Los diccionarios suelen ser obras que se distinguen por su supuesta objetividad y tono expositivo neutral, directo y claro. ¿Lograron eso los intelectuales que trabajaron en ese proyecto hace casi dos siglos?
Algunos artículos del diccionario incorporan detalles que acentúan la nota subjetiva y van más allá de lo requerido para una definición. De ahí que se describan las bibijaguas por su “voracidad”, la cuaba como madera que da una “luz hermosa” para “viajar en noches oscuras”, y el “muy intrépido” pitirre que ataca “con denuedo” a aves de rapiña de mayor tamaño. La subjetividad alcanza su mayor altura al mencionarse al “muy inocente” catigüe ‘catibo’ y en los elogios al plumaje del carpintero real, las hojas aterciopeladas y tornasoladas del caimito, los “mil lindos colibríes”, y la frondosidad de la majestuosa ceiba, a la cual se propone proclamar “rey de las selvas”. Al llegar a la peorrera se afirma que es uno de los pájaros más bellos de la isla y se escribe “nuestra” Isla de Cuba, pero la palabra fue tachada, como si el redactor hubiese sentido que entraba en un terreno político conflictivo, en el tenso y polarizado contexto de gestación del texto en La Habana de 1830, bajo el poder colonial español.

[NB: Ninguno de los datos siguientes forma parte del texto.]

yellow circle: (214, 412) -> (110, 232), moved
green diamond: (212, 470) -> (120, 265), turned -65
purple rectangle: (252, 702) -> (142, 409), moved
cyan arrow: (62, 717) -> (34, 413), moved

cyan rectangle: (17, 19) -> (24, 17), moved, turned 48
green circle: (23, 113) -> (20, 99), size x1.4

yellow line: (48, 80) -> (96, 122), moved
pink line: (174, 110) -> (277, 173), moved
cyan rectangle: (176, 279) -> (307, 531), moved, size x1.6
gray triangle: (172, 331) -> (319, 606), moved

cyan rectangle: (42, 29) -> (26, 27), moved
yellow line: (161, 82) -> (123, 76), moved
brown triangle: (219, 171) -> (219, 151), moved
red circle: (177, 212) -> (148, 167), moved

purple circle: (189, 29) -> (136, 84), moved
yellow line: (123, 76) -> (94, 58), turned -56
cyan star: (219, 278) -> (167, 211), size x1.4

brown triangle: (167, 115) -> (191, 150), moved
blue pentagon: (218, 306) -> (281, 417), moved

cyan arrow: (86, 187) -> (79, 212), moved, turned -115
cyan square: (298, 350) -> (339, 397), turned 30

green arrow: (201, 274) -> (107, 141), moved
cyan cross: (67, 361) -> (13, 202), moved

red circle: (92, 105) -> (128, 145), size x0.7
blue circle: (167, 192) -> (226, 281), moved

¿Cuáles son los retos de trabajar con manuscritos?
Es una labor que exige gran esfuerzo. Los documentos se encuentran en colecciones bajo estrictas medidas de protección; por tanto, hay que ajustar muy bien las citas y jornadas de trabajo. Algunas instituciones no permiten que se tomen fotografías y, por ende, hay que hacer copias a mano en la sala de lectura, con los consiguientes riesgos de introducir errores. A todo esto, es preciso sumar el estado en que suelen encontrarse muchos manuscritos: cambio de coloración del papel, tinta corrida, mutilaciones, tachones y palabras o fragmentos ilegibles. Es un gran esfuerzo en todo sentido y, además, se corre el riesgo de no estar descubriendo nada novedoso. Es como buscar pepitas de oro en el lecho de un río: es un trabajo esforzado y sin garantías absolutas de éxito.

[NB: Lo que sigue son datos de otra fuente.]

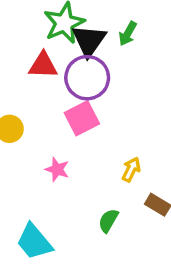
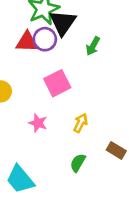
green arrow: (128, 34) -> (93, 46), moved
purple circle: (87, 78) -> (45, 39), moved, size x0.7
yellow arrow: (131, 169) -> (81, 123), moved

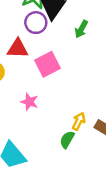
red triangle: (27, 42) -> (18, 49), moved
yellow arrow: (81, 123) -> (79, 121), moved

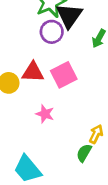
red triangle: (18, 49) -> (33, 72), moved

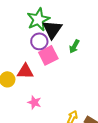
pink square: (64, 75) -> (48, 55), moved

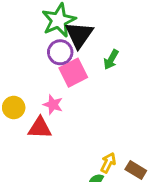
red triangle: (25, 71) -> (40, 128), moved
pink star: (34, 102) -> (53, 105), moved

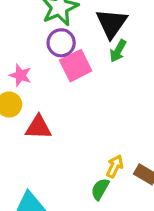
black triangle: (79, 35) -> (111, 23), moved
pink star: (53, 105) -> (20, 75), moved

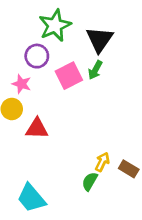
purple circle: (61, 43) -> (37, 56), moved
green arrow: (118, 51) -> (95, 70), moved

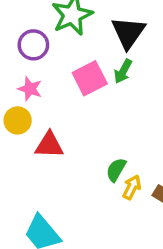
purple circle: (37, 56) -> (33, 45), moved
green semicircle: (90, 181) -> (116, 170), moved

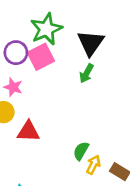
pink square: (90, 78) -> (41, 57), moved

Usted trabajó durante mucho tiempo en ese proyecto. ¿Por qué se decidió a publicarlo a inicios de 2021? ¿Hubo algún motivo especial para entregarlo a imprenta luego de tantos años?

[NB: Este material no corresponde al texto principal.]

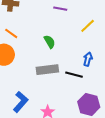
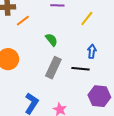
orange line: (11, 33) -> (23, 21), moved, turned -64
gray rectangle: (47, 70) -> (53, 68), turned -50

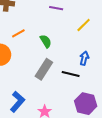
orange line: (23, 21) -> (18, 33), moved

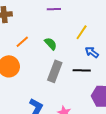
yellow line: (84, 25) -> (82, 32), moved
blue arrow: (84, 58) -> (92, 52), turned -56

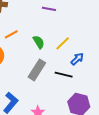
yellow line: (82, 32) -> (63, 43), moved
blue arrow: (92, 52) -> (77, 59), turned 88

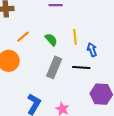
yellow line: (63, 43) -> (75, 37), turned -42
blue arrow: (77, 59) -> (92, 50), turned -56

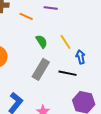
orange line: (23, 37) -> (26, 16), moved, turned 56
yellow line: (75, 37) -> (66, 42), turned -35

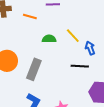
green semicircle: (42, 41) -> (49, 39), turned -48
gray rectangle: (41, 69) -> (34, 69), moved

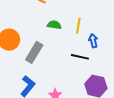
yellow line: (73, 36) -> (78, 26), turned 42

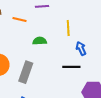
yellow line: (78, 26) -> (68, 28), moved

Trabajé durante muchos años en lograr una edición esmerada, que fuera de fácil consulta para los lectores. En 2020 me decidí a publicar la obra porque hay otros documentos importantes de la etapa colonial cubana y caribeña que están esperando por mí. Es hora de que me ocupe de otros folios, que son tan curiosos, atractivos e importantes como los recién publicados. Al mismo tiempo, son documentos que tienen una historia novelesca por las condiciones en que fueron preparados y los azares que influyeron en que todavía hoy permanezcan inéditos, cuando han pasado dos siglos. O sea, decidí publicar el diccionario porque necesito ocuparme de modo urgente de otros proyectos igualmente fascinantes.